→ **Problem details**: Reproduce each record exactly.

···

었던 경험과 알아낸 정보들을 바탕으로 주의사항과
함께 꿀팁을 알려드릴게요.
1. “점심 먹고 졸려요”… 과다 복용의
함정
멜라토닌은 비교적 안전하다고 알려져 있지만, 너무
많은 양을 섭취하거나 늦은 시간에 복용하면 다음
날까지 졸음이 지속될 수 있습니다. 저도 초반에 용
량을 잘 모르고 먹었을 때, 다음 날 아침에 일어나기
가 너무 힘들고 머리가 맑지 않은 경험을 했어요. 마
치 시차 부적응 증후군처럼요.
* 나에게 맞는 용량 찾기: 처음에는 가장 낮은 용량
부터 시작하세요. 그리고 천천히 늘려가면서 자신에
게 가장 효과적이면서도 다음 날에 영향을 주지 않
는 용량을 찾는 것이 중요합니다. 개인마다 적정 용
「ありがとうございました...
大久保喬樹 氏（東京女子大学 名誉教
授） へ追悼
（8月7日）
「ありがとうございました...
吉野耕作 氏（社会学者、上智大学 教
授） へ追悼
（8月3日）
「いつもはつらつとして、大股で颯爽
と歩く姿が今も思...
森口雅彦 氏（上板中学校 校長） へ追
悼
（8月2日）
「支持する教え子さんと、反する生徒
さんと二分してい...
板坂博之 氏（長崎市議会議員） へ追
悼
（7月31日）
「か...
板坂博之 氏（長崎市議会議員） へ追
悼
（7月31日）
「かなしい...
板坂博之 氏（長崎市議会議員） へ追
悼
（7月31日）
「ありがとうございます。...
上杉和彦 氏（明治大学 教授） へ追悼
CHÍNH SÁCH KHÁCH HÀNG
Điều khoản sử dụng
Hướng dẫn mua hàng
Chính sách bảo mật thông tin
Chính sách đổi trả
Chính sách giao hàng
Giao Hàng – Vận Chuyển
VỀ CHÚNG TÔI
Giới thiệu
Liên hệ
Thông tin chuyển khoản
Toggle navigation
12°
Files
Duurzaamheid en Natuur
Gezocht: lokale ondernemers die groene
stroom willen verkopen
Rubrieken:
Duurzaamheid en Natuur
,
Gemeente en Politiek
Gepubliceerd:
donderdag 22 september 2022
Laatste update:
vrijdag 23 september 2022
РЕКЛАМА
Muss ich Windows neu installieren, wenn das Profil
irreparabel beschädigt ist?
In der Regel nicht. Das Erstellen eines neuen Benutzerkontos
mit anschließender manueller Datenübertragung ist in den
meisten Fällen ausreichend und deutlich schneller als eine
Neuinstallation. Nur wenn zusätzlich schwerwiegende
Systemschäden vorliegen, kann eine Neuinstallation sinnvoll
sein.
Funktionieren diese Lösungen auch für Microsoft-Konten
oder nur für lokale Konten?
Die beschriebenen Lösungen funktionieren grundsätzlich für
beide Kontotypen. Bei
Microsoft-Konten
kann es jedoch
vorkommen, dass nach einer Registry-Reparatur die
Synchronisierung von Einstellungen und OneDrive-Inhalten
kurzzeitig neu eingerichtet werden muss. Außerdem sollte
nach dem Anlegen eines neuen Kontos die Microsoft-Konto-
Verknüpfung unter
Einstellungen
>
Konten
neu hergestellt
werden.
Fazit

···

→ **Exercise solution**:
었던 경험과 알아낸 정보들을 바탕으로 주의사항과
함께 꿀팁을 알려드릴게요.
1. “점심 먹고 졸려요”… 과다 복용의
함정
멜라토닌은 비교적 안전하다고 알려져 있지만, 너무
많은 양을 섭취하거나 늦은 시간에 복용하면 다음
날까지 졸음이 지속될 수 있습니다. 저도 초반에 용
량을 잘 모르고 먹었을 때, 다음 날 아침에 일어나기
가 너무 힘들고 머리가 맑지 않은 경험을 했어요. 마
치 시차 부적응 증후군처럼요.
* 나에게 맞는 용량 찾기: 처음에는 가장 낮은 용량
부터 시작하세요. 그리고 천천히 늘려가면서 자신에
게 가장 효과적이면서도 다음 날에 영향을 주지 않
는 용량을 찾는 것이 중요합니다. 개인마다 적정 용
「ありがとうございました...
大久保喬樹 氏（東京女子大学 名誉教
授） へ追悼
（8月7日）
「ありがとうございました...
吉野耕作 氏（社会学者、上智大学 教
授） へ追悼
（8月3日）
「いつもはつらつとして、大股で颯爽
と歩く姿が今も思...
森口雅彦 氏（上板中学校 校長） へ追
悼
（8月2日）
「支持する教え子さんと、反する生徒
さんと二分してい...
板坂博之 氏（長崎市議会議員） へ追
悼
（7月31日）
「か...
板坂博之 氏（長崎市議会議員） へ追
悼
（7月31日）
「かなしい...
板坂博之 氏（長崎市議会議員） へ追
悼
（7月31日）
「ありがとうございます。...
上杉和彦 氏（明治大学 教授） へ追悼
CHÍNH SÁCH KHÁCH HÀNG
Điều khoản sử dụng
Hướng dẫn mua hàng
Chính sách bảo mật thông tin
Chính sách đổi trả
Chính sách giao hàng
Giao Hàng – Vận Chuyển
VỀ CHÚNG TÔI
Giới thiệu
Liên hệ
Thông tin chuyển khoản
Toggle navigation
12°
Files
Duurzaamheid en Natuur
Gezocht: lokale ondernemers die groene
stroom willen verkopen
Rubrieken:
Duurzaamheid en Natuur
,
Gemeente en Politiek
Gepubliceerd:
donderdag 22 september 2022
Laatste update:
vrijdag 23 september 2022
РЕКЛАМА
Muss ich Windows neu installieren, wenn das Profil
irreparabel beschädigt ist?
In der Regel nicht. Das Erstellen eines neuen Benutzerkontos
mit anschließender manueller Datenübertragung ist in den
meisten Fällen ausreichend und deutlich schneller als eine
Neuinstallation. Nur wenn zusätzlich schwerwiegende
Systemschäden vorliegen, kann eine Neuinstallation sinnvoll
sein.
Funktionieren diese Lösungen auch für Microsoft-Konten
oder nur für lokale Konten?
Die beschriebenen Lösungen funktionieren grundsätzlich für
beide Kontotypen. Bei
Microsoft-Konten
kann es jedoch
vorkommen, dass nach einer Registry-Reparatur die
Synchronisierung von Einstellungen und OneDrive-Inhalten
kurzzeitig neu eingerichtet werden muss. Außerdem sollte
nach dem Anlegen eines neuen Kontos die Microsoft-Konto-
Verknüpfung unter
Einstellungen
>
Konten
neu hergestellt
werden.
Fazit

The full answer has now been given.